Data:
========
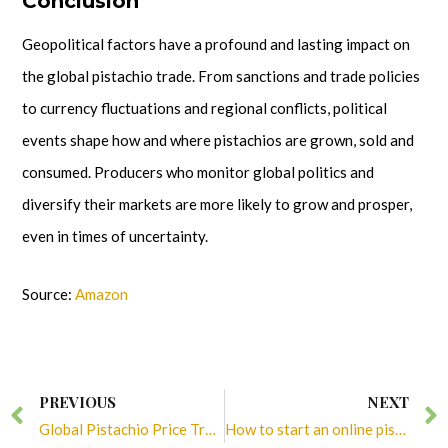
Conclusion
Geopolitical factors have a profound and lasting impact on
the global pistachio trade. From sanctions and trade policies
to currency fluctuations and regional conflicts, political
events shape how and where pistachios are grown, sold and
consumed. Producers who monitor global politics and
diversify their markets are more likely to grow and prosper,
even in times of uncertainty.
Source:
Amazon
Prev
PREVIOUS
NEXT
Global Pistachio Price Trend in 2025
How to start an online pistachio business in 2025?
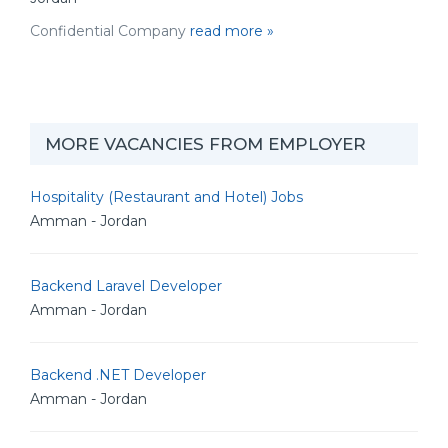
Confidential Company
read more »
MORE VACANCIES FROM EMPLOYER
Hospitality (Restaurant and Hotel) Jobs
Amman - Jordan
Backend Laravel Developer
Amman - Jordan
Backend .NET Developer
Amman - Jordan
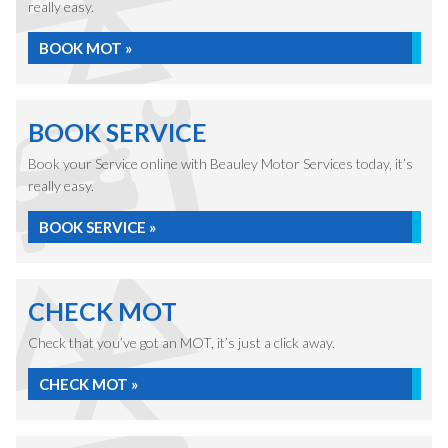
really easy.
BOOK MOT »
BOOK SERVICE
Book your Service online with Beauley Motor Services today, it’s
really easy.
BOOK SERVICE »
CHECK MOT
Check that you’ve got an MOT, it’s just a click away.
CHECK MOT »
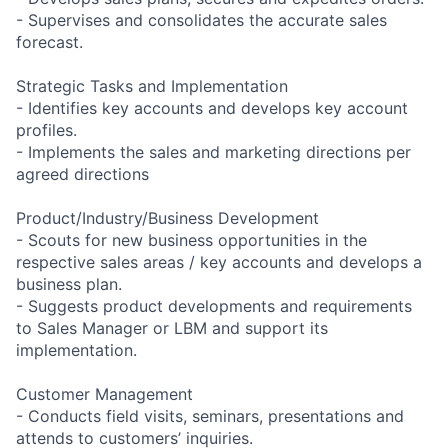
- Supervises and consolidates the accurate sales
forecast.
Strategic Tasks and Implementation
- Identifies key accounts and develops key account
profiles.
- Implements the sales and marketing directions per
agreed directions
Product/Industry/Business Development
- Scouts for new business opportunities in the
respective sales areas / key accounts and develops a
business plan.
- Suggests product developments and requirements
to Sales Manager or LBM and support its
implementation.
Customer Management
- Conducts field visits, seminars, presentations and
attends to customers’ inquiries.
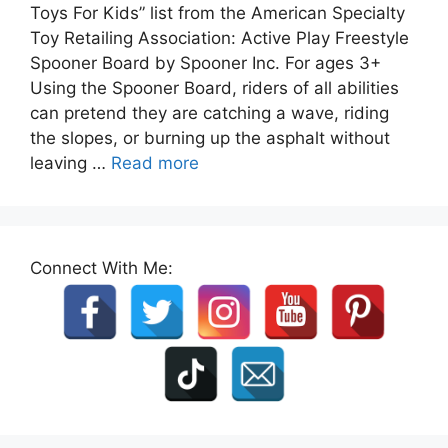
Toys For Kids” list from the American Specialty
Toy Retailing Association: Active Play Freestyle
Spooner Board by Spooner Inc. For ages 3+
Using the Spooner Board, riders of all abilities
can pretend they are catching a wave, riding
the slopes, or burning up the asphalt without
leaving …
Read more
Connect With Me:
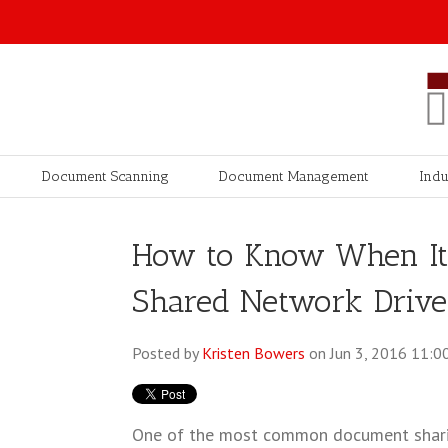
Document Scanning
Document Management
Indu
How to Know When It'
Shared Network Drive
Posted by
Kristen Bowers
on Jun 3, 2016 11:0
One of the most common document shari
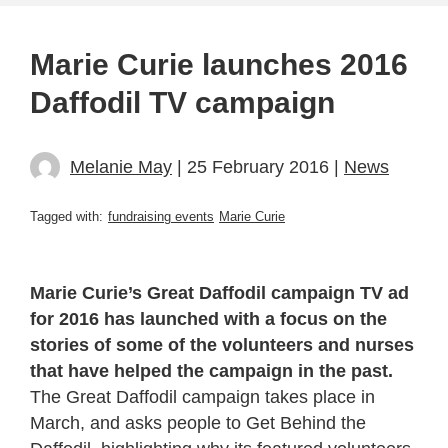
Marie Curie launches 2016
Daffodil TV campaign
Melanie May
| 25 February 2016 |
News
Tagged with:
fundraising events
Marie Curie
Marie Curie’s Great Daffodil campaign TV ad
for 2016 has launched with a focus on the
stories of some of the volunteers and nurses
that have helped the campaign in the past.
The Great Daffodil campaign takes place in
March, and asks people to Get Behind the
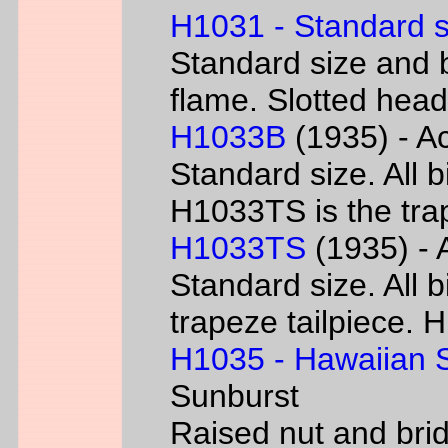
H1031 - Standard s
Standard size and b
flame. Slotted head
H1033B
(1935) - Ac
Standard size. All 
H1033TS is the trap
H1033TS
(1935) - 
Standard size. All b
trapeze tailpiece. 
H1035 - Hawaiian S
Sunburst
Raised nut and bri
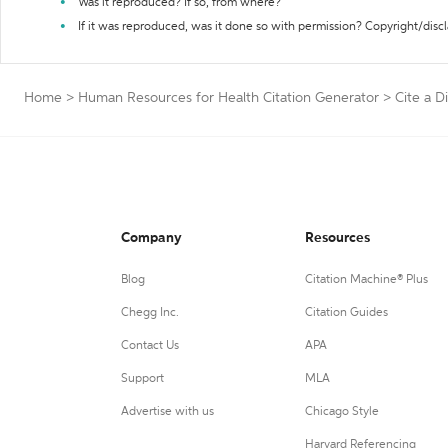
Was it reproduced? If so, from where?
If it was reproduced, was it done so with permission? Copyright/disc
Home
>
Human Resources for Health Citation Generator
>
Cite a D
Company
Resources
Blog
Citation Machine® Plus
Chegg Inc.
Citation Guides
Contact Us
APA
Support
MLA
Advertise with us
Chicago Style
Harvard Referencing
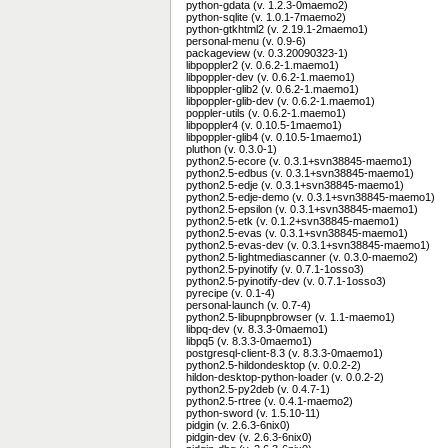
python-gdata (v. 1.2.3-0maemo2)
python-sqlite (v. 1.0.1-7maemo2)
python-gtkhtml2 (v. 2.19.1-2maemo1)
personal-menu (v. 0.9-6)
packageview (v. 0.3.20090323-1)
libpoppler2 (v. 0.6.2-1.maemo1)
libpoppler-dev (v. 0.6.2-1.maemo1)
libpoppler-glib2 (v. 0.6.2-1.maemo1)
libpoppler-glib-dev (v. 0.6.2-1.maemo1)
poppler-utils (v. 0.6.2-1.maemo1)
libpoppler4 (v. 0.10.5-1maemo1)
libpoppler-glib4 (v. 0.10.5-1maemo1)
pluthon (v. 0.3.0-1)
python2.5-ecore (v. 0.3.1+svn38845-maemo1)
python2.5-edbus (v. 0.3.1+svn38845-maemo1)
python2.5-edje (v. 0.3.1+svn38845-maemo1)
python2.5-edje-demo (v. 0.3.1+svn38845-maemo1)
python2.5-epsilon (v. 0.3.1+svn38845-maemo1)
python2.5-etk (v. 0.1.2+svn38845-maemo1)
python2.5-evas (v. 0.3.1+svn38845-maemo1)
python2.5-evas-dev (v. 0.3.1+svn38845-maemo1)
python2.5-lightmediascanner (v. 0.3.0-maemo2)
python2.5-pyinotify (v. 0.7.1-1osso3)
python2.5-pyinotify-dev (v. 0.7.1-1osso3)
pyrecipe (v. 0.1-4)
personal-launch (v. 0.7-4)
python2.5-libupnpbrowser (v. 1.1-maemo1)
libpq-dev (v. 8.3.3-0maemo1)
libpq5 (v. 8.3.3-0maemo1)
postgresql-client-8.3 (v. 8.3.3-0maemo1)
python2.5-hildondesktop (v. 0.0.2-2)
hildon-desktop-python-loader (v. 0.0.2-2)
python2.5-py2deb (v. 0.4.7-1)
python2.5-rtree (v. 0.4.1-maemo2)
python-sword (v. 1.5.10-11)
pidgin (v. 2.6.3-6nix0)
pidgin-dev (v. 2.6.3-6nix0)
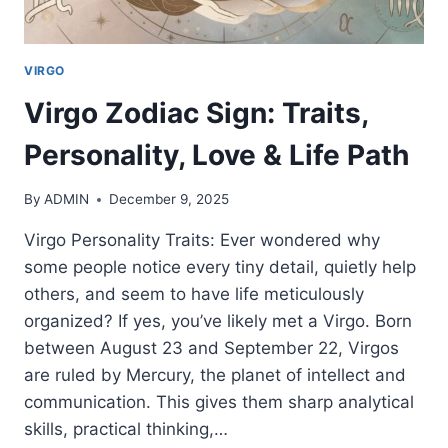
VIRGO
Virgo Zodiac Sign: Traits,
Personality, Love & Life Path
By
ADMIN
December 9, 2025
Virgo Personality Traits: Ever wondered why
some people notice every tiny detail, quietly help
others, and seem to have life meticulously
organized? If yes, you’ve likely met a Virgo. Born
between August 23 and September 22, Virgos
are ruled by Mercury, the planet of intellect and
communication. This gives them sharp analytical
skills, practical thinking,…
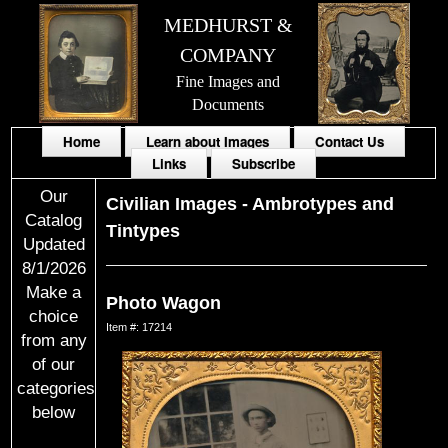
MEDHURST &
COMPANY
Fine Images and
Documents
Home
Learn about Images
Contact Us
Links
Subscribe
Our
Civilian Images
-
Ambrotypes and
Catalog
Tintypes
Updated
8/1/2026
Make a
Photo Wagon
choice
Item #: 17214
from any
of our
categories
below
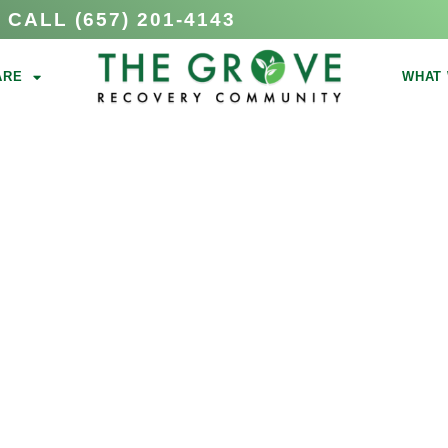
CALL (657) 201-4143
ARE
WHAT 
ICTION
N ORANGE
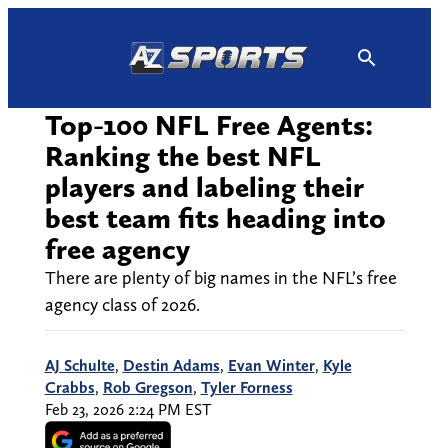
Skip
to
content
Top-100 NFL Free Agents:
Ranking the best NFL
players and labeling their
best team fits heading into
free agency
There are plenty of big names in the NFL’s free
agency class of 2026.
AJ Schulte
,
Destin Adams
,
Evan Winter
,
Kyle
Crabbs
,
Rob Gregson
,
Tyler Forness
Feb 23, 2026 2:24 PM EST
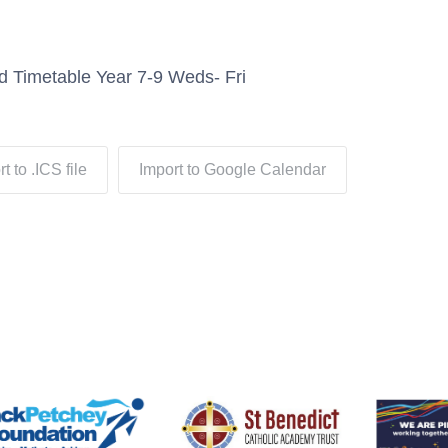
d Timetable Year 7-9 Weds- Fri
t to .ICS file
Import to Google Calendar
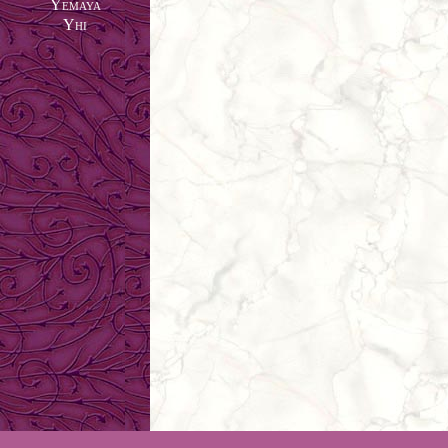
Yemaya
Yhi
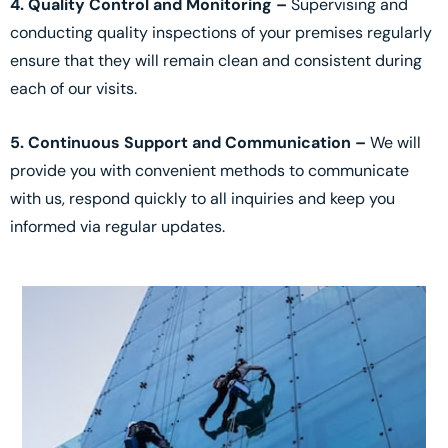
4. Quality Control and Monitoring –
Supervising and
conducting quality inspections of your premises regularly
ensure that they will remain clean and consistent during
each of our visits.
5. Continuous Support and Communication –
We will
provide you with convenient methods to communicate
with us, respond quickly to all inquiries and keep you
informed via regular updates.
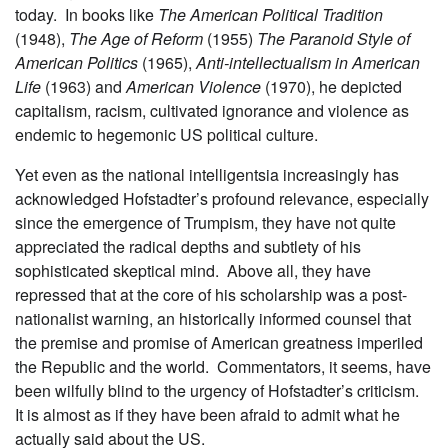
today. In books like
The American Political Tradition
(1948),
The Age of Reform
(1955)
The Paranoid Style of
American Politics
(1965),
Anti-intellectualism in American
Life
(1963) and
American Violence
(1970), he depicted
capitalism, racism, cultivated ignorance and violence as
endemic to hegemonic US political culture.
Yet even as the national intelligentsia increasingly has
acknowledged Hofstadter’s profound relevance, especially
since the emergence of Trumpism, they have not quite
appreciated the radical depths and subtlety of his
sophisticated skeptical mind. Above all, they have
repressed that at the core of his scholarship was a post-
nationalist warning, an historically informed counsel that
the premise and promise of American greatness imperiled
the Republic and the world. Commentators, it seems, have
been wilfully blind to the urgency of Hofstadter’s criticism.
It is almost as if they have been afraid to admit what he
actually said about the US.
========
Exercise requirements:
Check each line above for "your" and please state only how many have it.

Exercise response:
2